Recorded data:

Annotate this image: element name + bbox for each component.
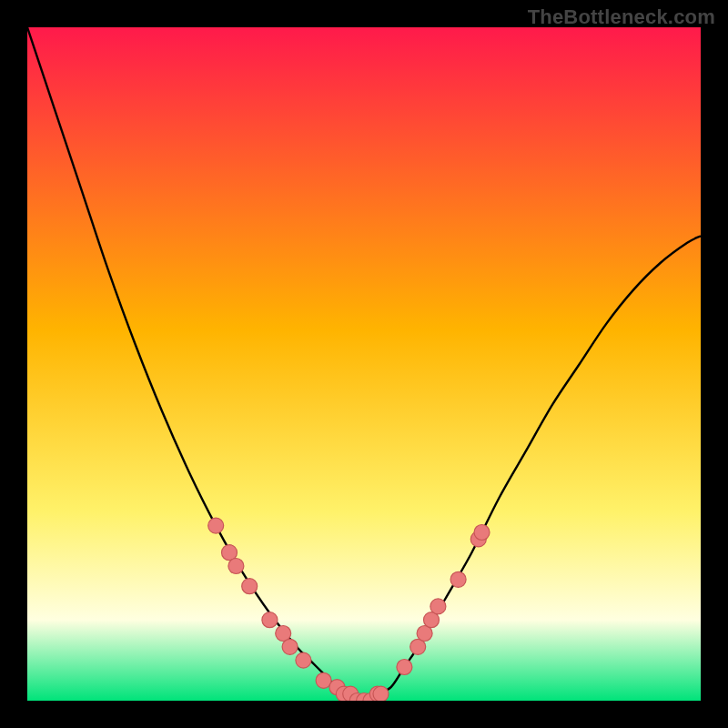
plot-area [27,27,701,701]
data-point [450,571,466,587]
data-point [208,518,224,533]
data-point [474,525,490,541]
data-point [282,639,298,654]
chart-frame: TheBottleneck.com [0,0,728,728]
data-point [242,579,258,594]
watermark-text: TheBottleneck.com [528,5,715,29]
data-point [373,686,389,701]
data-point [228,559,244,574]
data-point [397,660,412,675]
data-point [262,612,278,628]
data-point [296,652,311,668]
gradient-background [27,27,701,701]
data-point [430,599,446,614]
chart-svg [27,27,701,701]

What is required: Your reply should consist of one number: how many lines in the entries contain the string "TheBottleneck".

Finished exercise: 2